- Pritzker in 2019
- Born: James Nicholas Pritzker August 13, 1950 (age 76) Chicago, Illinois, U.S.
- Education: Loyola University Chicago (BA)
- Occupations: Investor, philanthropist
- Known for: First transgender billionaire, founder of Tawani Foundation and Pritzker Military Museum & Library
- Political party: Republican (formerly)
- Spouses: ; Ayelet ben Mordechai ​ ​(div. 1987)​ ; Lisa I. Goren ​(div. 1997)​ ; Erin E. Solaro ​(m. 2020)​
- Children: 3
- Parent: Robert Pritzker (father)
- Awards: Colonel (honorary) (IL)
- Allegiance: United States
- Branch: United States Army; Illinois Army National Guard;
- Service years: 1974–1977 (U.S. Army); 1979–1985 (U.S. Army); 1985–2001 (ILARNG);
- Rank: Lieutenant colonel
- Awards: Meritorious Service Medal; Army Commendation Medal (2); Army Achievement Medal (2); Good Conduct Medal; Army Reserve Good Conduct Medal (4);

= Jennifer Pritzker =

American billionaire (born 1950)

Jennifer Natalya Pritzker (born James Nicholas Pritzker; August 13, 1950) is an American investor, philanthropist, and member of the Pritzker family. Pritzker retired as a lieutenant colonel from the Illinois Army National Guard (ILARNG) in 2001, and was later made an honorary Illinois colonel. Founder of the Tawani Foundation in 1995, Tawani Enterprises in 1996, and the Pritzker Military Museum & Library in 2003, Pritzker has been involved with civic applications of inherited and accrued wealth, including significant donations to broaden understanding and support for "citizen soldiers."

In August 2013, Pritzker released a statement to employees at Tawani Enterprises and the Pritzker Military Museum & Library that subsequently received wide media coverage, indicating the change from "J. N." to "Jennifer Natalya" to reflect her status as a transgender woman, making her the first openly transgender billionaire.

She is the cousin of current Illinois governor J. B. Pritzker and former US Secretary of Commerce Penny Pritzker.

==Early life==
She was born James Nicholas Pritzker to Robert Pritzker and Audrey (née Gilbert) Pritzker in Chicago, Illinois.
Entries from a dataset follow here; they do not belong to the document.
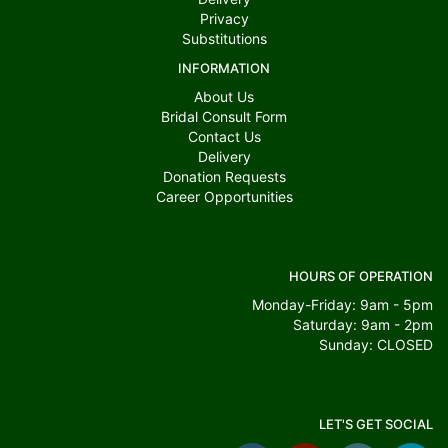
Privacy
Substitutions
INFORMATION
About Us
Bridal Consult Form
Contact Us
Delivery
Donation Requests
Career Opportunities
HOURS OF OPERATION
Monday-Friday: 9am - 5pm
Saturday: 9am - 2pm
Sunday: CLOSED
LET'S GET SOCIAL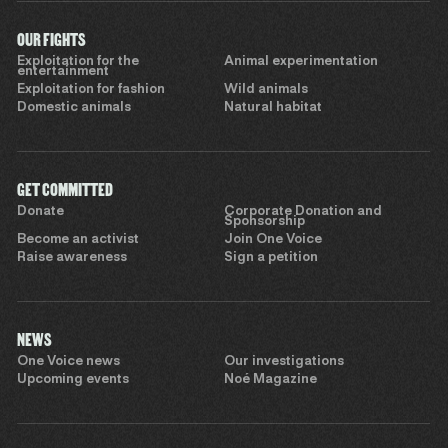
OUR FIGHTS
Exploitation for the
Animal experimentation
entertainment
Exploitation for fashion
Wild animals
Domestic animals
Natural habitat
GET COMMITTED
Donate
Corporate Donation and
Sponsorship
Become an activist
Join One Voice
Raise awareness
Sign a petition
NEWS
One Voice news
Our investigations
Upcoming events
Noé Magazine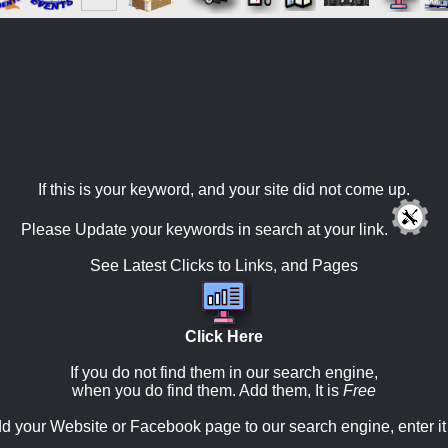
If this is your keyword, and your site did not come up.
Please Update your keywords in search at your link.
See Latest Clicks to Links, and Pages
Click Here
If you do not find them in our search engine,
when you do find them. Add them, It is
Free
d your Website or Facebook page to our search engine, enter it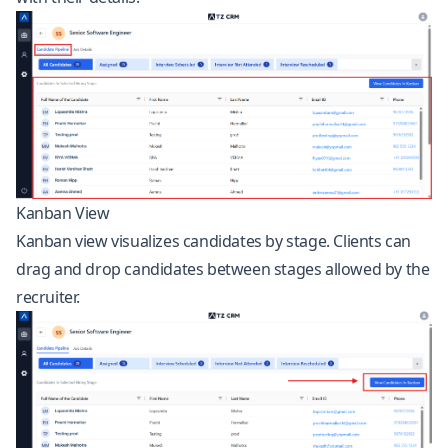
Kanban View
Kanban view visualizes candidates by stage. Clients can
drag and drop candidates between stages allowed by the
recruiter.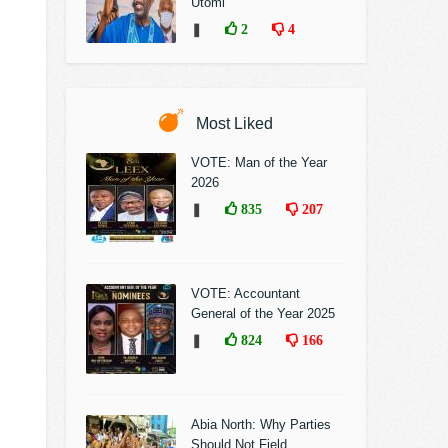
Utomi
❚
2
4
Most Liked
VOTE: Man of the Year
2026
❚
835
207
VOTE: Accountant
General of the Year 2025
❚
824
166
Abia North: Why Parties
Should Not Field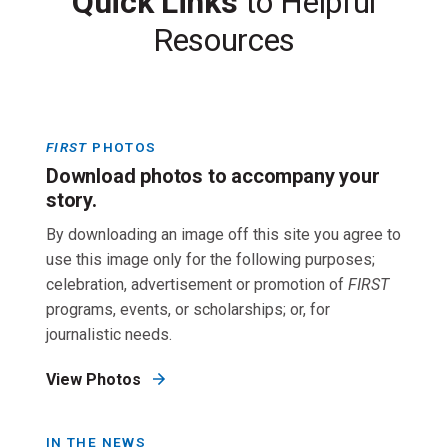
Quick Links
to Helpful
Resources
FIRST
PHOTOS
Download photos to accompany your
story.
By downloading an image off this site you agree to
use this image only for the following purposes;
celebration, advertisement or promotion of
FIRST
programs, events, or scholarships; or, for
journalistic needs.
View Photos
IN THE NEWS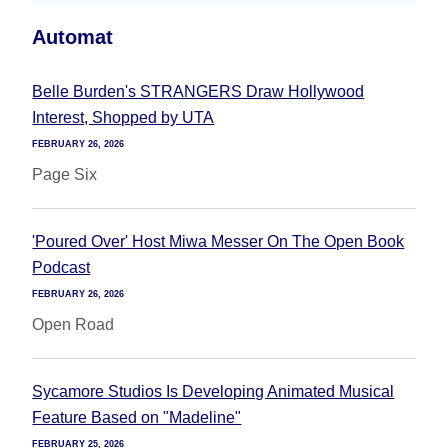
Automat
Belle Burden's STRANGERS Draw Hollywood
Interest, Shopped by UTA
FEBRUARY 26, 2026
Page Six
'Poured Over' Host Miwa Messer On The Open Book
Podcast
FEBRUARY 26, 2026
Open Road
Sycamore Studios Is Developing Animated Musical
Feature Based on "Madeline"
FEBRUARY 25, 2026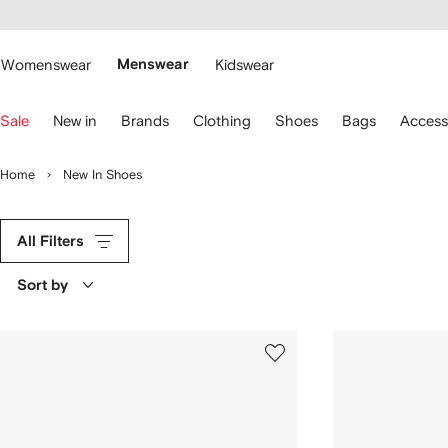
cessibility
Skip to
main
ARFETCH
content
Womenswear
Menswear
Kidswear
se
Sale
New in
Brands
Clothing
Shoes
Bags
Access
eyboard
rrows
o
Home
New In Shoes
avigate.
All Filters
Sort by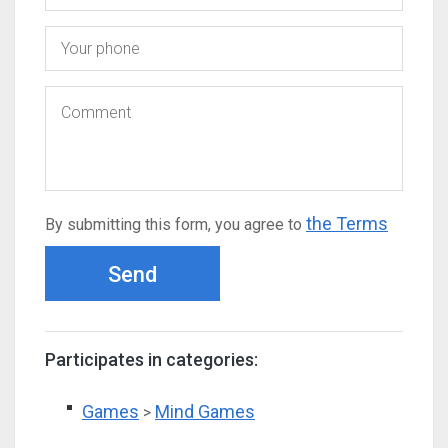
the Terms
By submitting this form, you agree to
Send
Participates in categories:
Games
Mind Games
>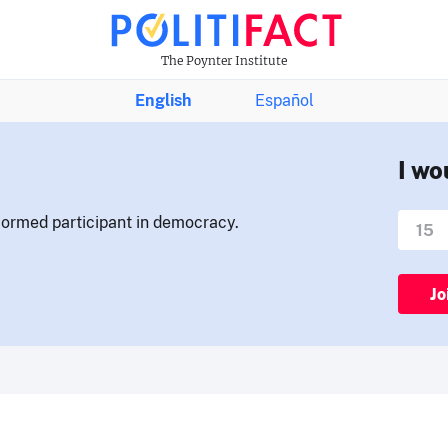
The Poynter Institute
English
Español
I wo
nformed participant in democracy.
Jo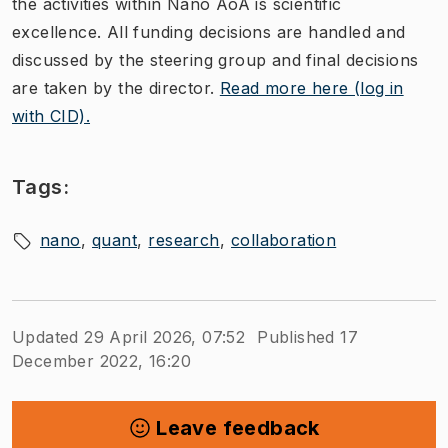
the activities within Nano AoA is scientific
excellence. All funding decisions are handled and
discussed by the steering group​ and final decisions
are taken by the director.
Read more here (log in
with CID).
Tags:
nano
quant
research
collaboration
Updated 29 April 2026, 07:52
Published 17
December 2022, 16:20
Leave feedback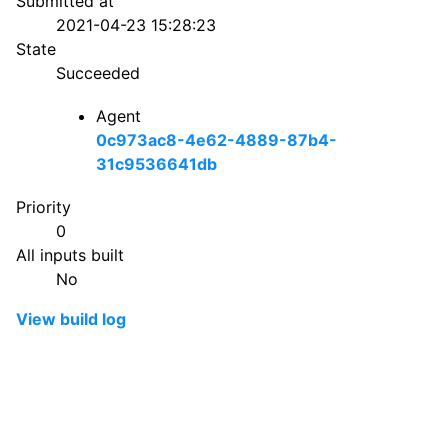
Submitted at
2021-04-23 15:28:23
State
Succeeded
Agent
0c973ac8-4e62-4889-87b4-
31c9536641db
Priority
0
All inputs built
No
View build log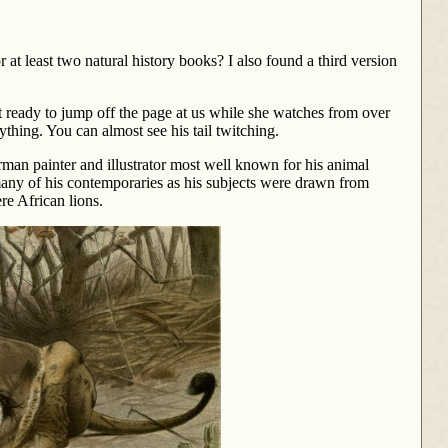
 at least two natural history books? I also found a third version
st ready to jump off the page at us while she watches from over
ything. You can almost see his tail twitching.
an painter and illustrator most well known for his animal
many of his contemporaries as his subjects were drawn from
re African lions.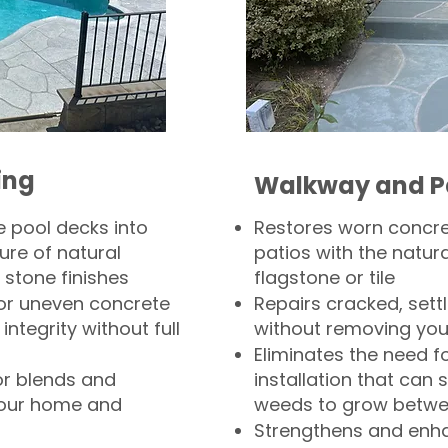
ing
Walkway and P
 pool decks into
Restores worn concr
ure of natural
patios with the natura
 stone finishes
flagstone or tile
, or uneven concrete
Repairs cracked, sett
integrity without full
without removing you
Eliminates the need f
or blends and
installation that can s
your home and
weeds to grow betwee
Strengthens and enha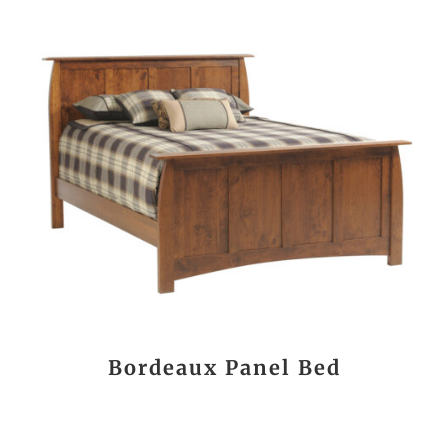
Bordeaux Panel Bed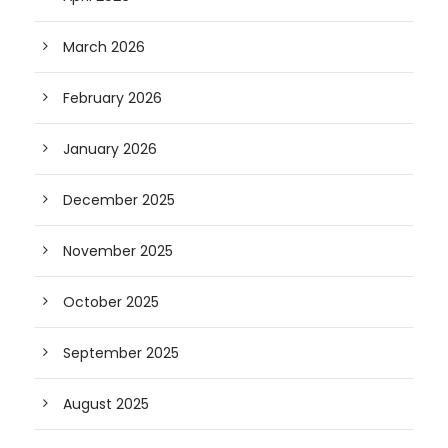
March 2026
February 2026
January 2026
December 2025
November 2025
October 2025
September 2025
August 2025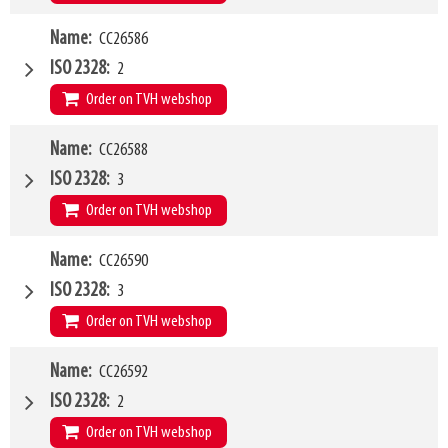
W4
Name
CC26586
1500mm
Type of mounting bracket
MATBRO
ISO 2328
2
Q1
2500kg
Order on TVH webshop
W4
Name
CC26588
2000mm
Type of mounting bracket
MATBRO
ISO 2328
3
Q1
2500kg
Order on TVH webshop
W4
Name
CC26590
1200mm
Type of mounting bracket
MATBRO
ISO 2328
3
Q1
5000kg
Order on TVH webshop
W4
Name
CC26592
1500mm
Type of mounting bracket
MATBRO
ISO 2328
2
Q1
5000kg
Order on TVH webshop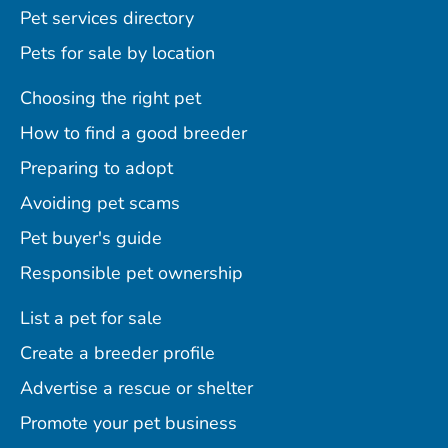
Pet services directory
Pets for sale by location
Choosing the right pet
How to find a good breeder
Preparing to adopt
Avoiding pet scams
Pet buyer's guide
Responsible pet ownership
List a pet for sale
Create a breeder profile
Advertise a rescue or shelter
Promote your pet business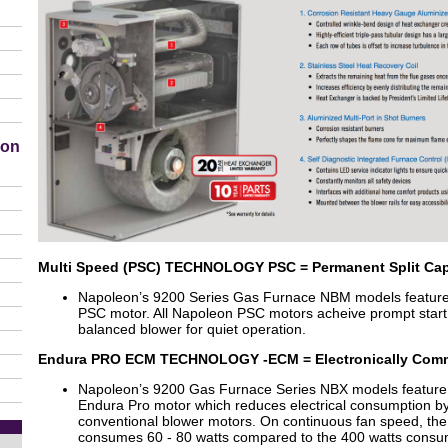
ion
Multi Speed (PSC) TECHNOLOGY PSC = Permanent Split Cap
Napoleon’s 9200 Series Gas Furnace NBM models feature a
PSC motor. All Napoleon PSC motors acheive prompt start 
balanced blower for quiet operation.
Endura PRO ECM TECHNOLOGY -ECM = Electronically Com
Napoleon’s 9200 Gas Furnace Series NBX models feature
Endura Pro motor which reduces electrical consumption b
conventional blower motors. On continuous fan speed, t
consumes 60 - 80 watts compared to the 400 watts consu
Five years of her youth were spent in Oberlin, Ohio, living next door to the Weltzheimer/Johnson House, which Pritzker cites as an establishing factor in her love for Frank Lloyd Wright, architecture, and preservation and restoration in general.

As a granddaughter of A.N. Pritzker, she is a member of the Pritzker family, one of the wealthiest families in America. Her ancestors immigrated to America with very little, with great grandfather Naphtali ben Yakov Pritzker escaping pogroms as a child in the Russian Empire in 1881 and working through poverty to see eventual success as head of a thriving law firm in Chicago. She has two siblings, Linda Pritzker (b. 1953) and Karen Pritzker Vlock (b. 1958). Her parents divorced in 1979, and she has two half-siblings, Matthew Pritzker and Liesel Pritzker Simmons, from the remarriage of her father, Robert, to Irene Dryburgh in 1980. (Her mother also remarried, to Albert B. Ratner in 1981). Pritzker is Jewish.

==Military career==
Pritzker says her most memorable experiences in life were in Israel in October 1973 when she witnessed events of the Yom Kippur War. Pritzker enlisted in the U.S. Army on February 8, 1974, and served with the HQ Troop, and with the B Troop, 1st Squadron, 17th Cavalry Regiment, 82nd Airborne Division based at Fort Bragg, North Carolina, rising to the rank of Sergeant. Pritzker's roles while enlisted included aviation repair parts clerk, rifleman, and fire team leader.

After completing military service in February 1977, Pritzker enrolled at Loyola University of Chicago, majoring in history, and entered its Army Reserve Officers' Training Corps program. Pritzker graduated with a BA in History in May 1979, and received commission as an Army officer that same month.

Pritzker first served with the 1st Battalion, 503rd Infantry Regiment, 101st Airborne Division based at Fort Campbell, Kentucky, with duty assignments that included leading rifle and TOW platoons, and time in the Commandant Division, and the Anti-Armor School. Pritzker served as a staff officer with the VII Corps at Kelley Barracks, in Germany, from 1984–1985. Her active duty ended in 1985. After 16 years in the Army Reserves and Illinois Army National Guard, Pritzker retired from the Army National Guard as a lieutenant colonel, in 2001. After retiring, Pritzker was made an honorary Illinois colonel.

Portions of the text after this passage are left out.